The iPad, like the iPhone and iPod before it, is the totemic offspring of a globalized economy where components and assembly are sourced to low-cost, high-speed manufacturers, with little regard for geography.
Simplo Technology Co. is Taiwanese but makes components for Apple at its plant in Changshu, in eastern China's Jiangsu province, and has recently shifted into overdrive to fulfill orders for iPad batteries.
Tapping China's massive labor market, the plant's "Apple Manufacturing Department" has added 700 workers since Lunar New Year in mid-February and now employs 1,800 people. "The product has a tight deadline, and we've been increasing staff numbers to make it," said an executive at the department. "The output of the iPad battery is now 50% higher than it was in January."
As a rule, Apple's Asian partners are loath to talk, bound by confidentiality agreements and the California company's notorious reluctance to allow outsiders a glimpse of its inner workings. But in Taiwan alone, 20 enterprises are involved one way or the other in making the iPad, according to Jonathan Luo of the Topology Research Institute, a private think-tank in Taipei.
Millions of iPads will be assembled in China by Taiwan-based Foxconn, also known as the Hon Hai Group, according to numerous analysts.
Taiwan's Catcher Technologies manufactures the device's silver casing, Novatek Microelectronics makes LCD drivers, and Dynapack International makes batteries.
South Korea's Samsung, the world's biggest electronics group, is widely believed to have a hand in the super-fast processor that drives the iPad, along with lesser known chip foundries in Taiwan.
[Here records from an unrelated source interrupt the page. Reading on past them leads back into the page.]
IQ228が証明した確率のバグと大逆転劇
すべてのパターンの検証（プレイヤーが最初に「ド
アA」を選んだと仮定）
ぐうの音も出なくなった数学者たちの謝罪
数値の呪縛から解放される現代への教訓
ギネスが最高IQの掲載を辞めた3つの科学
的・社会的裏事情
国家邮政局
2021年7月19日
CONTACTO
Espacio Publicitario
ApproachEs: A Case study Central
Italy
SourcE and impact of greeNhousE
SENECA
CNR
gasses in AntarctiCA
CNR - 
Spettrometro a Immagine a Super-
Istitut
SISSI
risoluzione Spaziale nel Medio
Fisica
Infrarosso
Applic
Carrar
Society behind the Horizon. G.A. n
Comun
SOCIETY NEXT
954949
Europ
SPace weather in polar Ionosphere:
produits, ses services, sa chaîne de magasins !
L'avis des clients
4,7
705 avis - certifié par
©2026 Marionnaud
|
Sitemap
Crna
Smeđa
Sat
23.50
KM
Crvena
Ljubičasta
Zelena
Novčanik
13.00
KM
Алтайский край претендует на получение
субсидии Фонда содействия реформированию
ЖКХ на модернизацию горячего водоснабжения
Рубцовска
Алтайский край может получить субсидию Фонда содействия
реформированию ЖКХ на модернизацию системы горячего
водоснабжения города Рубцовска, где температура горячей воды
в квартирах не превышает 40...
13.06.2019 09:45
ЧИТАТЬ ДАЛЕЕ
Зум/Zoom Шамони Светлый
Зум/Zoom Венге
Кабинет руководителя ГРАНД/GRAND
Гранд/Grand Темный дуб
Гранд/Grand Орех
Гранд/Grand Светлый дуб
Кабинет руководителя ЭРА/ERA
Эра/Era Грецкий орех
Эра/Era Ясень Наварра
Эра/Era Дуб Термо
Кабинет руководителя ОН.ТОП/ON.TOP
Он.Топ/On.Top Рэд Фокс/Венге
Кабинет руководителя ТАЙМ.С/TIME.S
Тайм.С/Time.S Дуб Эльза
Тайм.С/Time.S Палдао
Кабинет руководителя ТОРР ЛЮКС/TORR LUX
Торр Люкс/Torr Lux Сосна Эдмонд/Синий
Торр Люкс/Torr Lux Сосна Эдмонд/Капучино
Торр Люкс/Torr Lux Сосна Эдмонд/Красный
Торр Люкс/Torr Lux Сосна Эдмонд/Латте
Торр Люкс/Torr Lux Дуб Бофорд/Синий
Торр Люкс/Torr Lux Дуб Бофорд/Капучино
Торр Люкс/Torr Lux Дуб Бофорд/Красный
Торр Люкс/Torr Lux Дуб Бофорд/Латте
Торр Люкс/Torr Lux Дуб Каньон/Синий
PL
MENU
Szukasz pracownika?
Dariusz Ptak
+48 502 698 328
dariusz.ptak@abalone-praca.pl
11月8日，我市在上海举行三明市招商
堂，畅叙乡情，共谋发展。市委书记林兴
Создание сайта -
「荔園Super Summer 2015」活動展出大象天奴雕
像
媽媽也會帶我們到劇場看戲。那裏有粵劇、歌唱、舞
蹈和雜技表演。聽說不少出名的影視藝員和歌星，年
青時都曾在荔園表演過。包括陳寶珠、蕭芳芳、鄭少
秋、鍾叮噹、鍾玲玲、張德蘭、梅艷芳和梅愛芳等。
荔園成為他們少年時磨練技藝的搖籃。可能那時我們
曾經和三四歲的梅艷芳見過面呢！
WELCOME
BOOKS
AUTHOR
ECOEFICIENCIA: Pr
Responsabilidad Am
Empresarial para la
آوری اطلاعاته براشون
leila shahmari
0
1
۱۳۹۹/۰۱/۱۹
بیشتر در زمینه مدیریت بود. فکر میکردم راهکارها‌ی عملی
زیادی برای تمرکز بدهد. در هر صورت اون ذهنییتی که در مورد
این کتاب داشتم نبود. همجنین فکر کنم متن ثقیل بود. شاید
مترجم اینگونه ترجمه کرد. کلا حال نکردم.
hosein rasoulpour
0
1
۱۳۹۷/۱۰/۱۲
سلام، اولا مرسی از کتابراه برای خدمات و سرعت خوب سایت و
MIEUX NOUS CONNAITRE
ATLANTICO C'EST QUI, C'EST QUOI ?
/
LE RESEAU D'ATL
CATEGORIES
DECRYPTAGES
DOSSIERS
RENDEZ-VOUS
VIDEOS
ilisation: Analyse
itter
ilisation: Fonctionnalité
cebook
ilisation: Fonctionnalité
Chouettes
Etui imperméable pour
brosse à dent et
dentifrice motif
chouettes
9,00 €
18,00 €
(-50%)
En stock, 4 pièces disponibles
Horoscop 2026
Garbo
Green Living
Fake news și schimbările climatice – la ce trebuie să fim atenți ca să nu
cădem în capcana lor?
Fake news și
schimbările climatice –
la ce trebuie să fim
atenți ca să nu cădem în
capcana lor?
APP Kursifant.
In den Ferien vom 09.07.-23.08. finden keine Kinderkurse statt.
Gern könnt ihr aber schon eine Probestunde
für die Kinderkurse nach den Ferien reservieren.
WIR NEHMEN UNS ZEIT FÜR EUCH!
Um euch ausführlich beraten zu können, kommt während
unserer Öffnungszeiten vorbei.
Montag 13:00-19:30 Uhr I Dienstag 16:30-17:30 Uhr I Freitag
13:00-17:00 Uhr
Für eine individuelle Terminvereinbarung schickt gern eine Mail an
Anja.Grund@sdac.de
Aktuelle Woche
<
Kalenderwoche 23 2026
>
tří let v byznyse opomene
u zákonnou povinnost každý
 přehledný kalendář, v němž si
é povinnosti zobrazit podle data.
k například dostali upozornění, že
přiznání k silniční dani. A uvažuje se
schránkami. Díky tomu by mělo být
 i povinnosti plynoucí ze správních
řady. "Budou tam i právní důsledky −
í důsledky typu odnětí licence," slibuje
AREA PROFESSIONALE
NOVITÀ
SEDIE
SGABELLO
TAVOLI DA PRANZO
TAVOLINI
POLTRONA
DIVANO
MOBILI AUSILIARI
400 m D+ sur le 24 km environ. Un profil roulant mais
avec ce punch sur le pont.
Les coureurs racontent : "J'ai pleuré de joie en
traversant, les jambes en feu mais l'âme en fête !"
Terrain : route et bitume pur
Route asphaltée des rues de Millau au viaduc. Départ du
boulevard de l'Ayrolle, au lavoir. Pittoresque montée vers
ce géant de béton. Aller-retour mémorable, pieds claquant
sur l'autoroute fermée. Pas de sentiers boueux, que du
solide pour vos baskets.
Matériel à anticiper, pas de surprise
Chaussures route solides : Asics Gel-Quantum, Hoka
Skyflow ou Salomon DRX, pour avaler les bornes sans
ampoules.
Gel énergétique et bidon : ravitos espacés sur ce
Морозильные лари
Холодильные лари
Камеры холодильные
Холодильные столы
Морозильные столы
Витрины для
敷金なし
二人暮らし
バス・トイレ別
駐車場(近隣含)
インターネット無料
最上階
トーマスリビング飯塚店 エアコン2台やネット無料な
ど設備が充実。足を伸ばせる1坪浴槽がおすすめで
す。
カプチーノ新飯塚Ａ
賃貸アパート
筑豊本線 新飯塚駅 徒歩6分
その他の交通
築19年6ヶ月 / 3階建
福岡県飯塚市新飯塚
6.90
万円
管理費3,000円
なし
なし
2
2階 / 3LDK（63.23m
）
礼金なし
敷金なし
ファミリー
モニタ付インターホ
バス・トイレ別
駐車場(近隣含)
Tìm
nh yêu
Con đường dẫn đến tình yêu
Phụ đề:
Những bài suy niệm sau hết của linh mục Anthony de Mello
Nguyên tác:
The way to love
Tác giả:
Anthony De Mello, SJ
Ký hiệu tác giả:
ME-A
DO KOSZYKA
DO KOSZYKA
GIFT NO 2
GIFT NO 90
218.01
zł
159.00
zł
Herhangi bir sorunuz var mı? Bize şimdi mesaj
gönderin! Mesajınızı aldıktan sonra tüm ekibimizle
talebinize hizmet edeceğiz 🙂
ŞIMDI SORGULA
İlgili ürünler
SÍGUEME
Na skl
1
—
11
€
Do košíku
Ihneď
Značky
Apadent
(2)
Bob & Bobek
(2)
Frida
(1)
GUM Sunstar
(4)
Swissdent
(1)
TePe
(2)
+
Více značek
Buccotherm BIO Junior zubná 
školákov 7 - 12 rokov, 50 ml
The multitude of suppliers is part of Apple's strategy of having ample back-up mechanisms in place, ensuring delivery even when the unexpected happens. One example is the production of the high-resolution touch-screen, which is new territory for Apple and its suppliers due to its 9.7-inch (25-centimeter) size.
"Most of the components in the iPad are mature items," said Mars Hsu, a Taipei-based analyst with Grand Cathay Securities. "The only component that may have had production problems is the touch-screen."
The main supplier has been TPK Touch Solution. But in a possible indication of technical obstacles, Apple appears to have switched at least some of its screen orders to Wintek, Hsu said.
Both TPK and Wintek declined to comment.
Overall, while customers are set to discover whether all of Apple's furious hype is worth it, the iPad has shown what the global integrated economy can engineer in a short space of time.
Shipment appears to be "right on track regardless of the recent strong rush of demand", said Dean Daeyun Lim, a Hong Kong-based technology analyst with Mirae Asset Securities.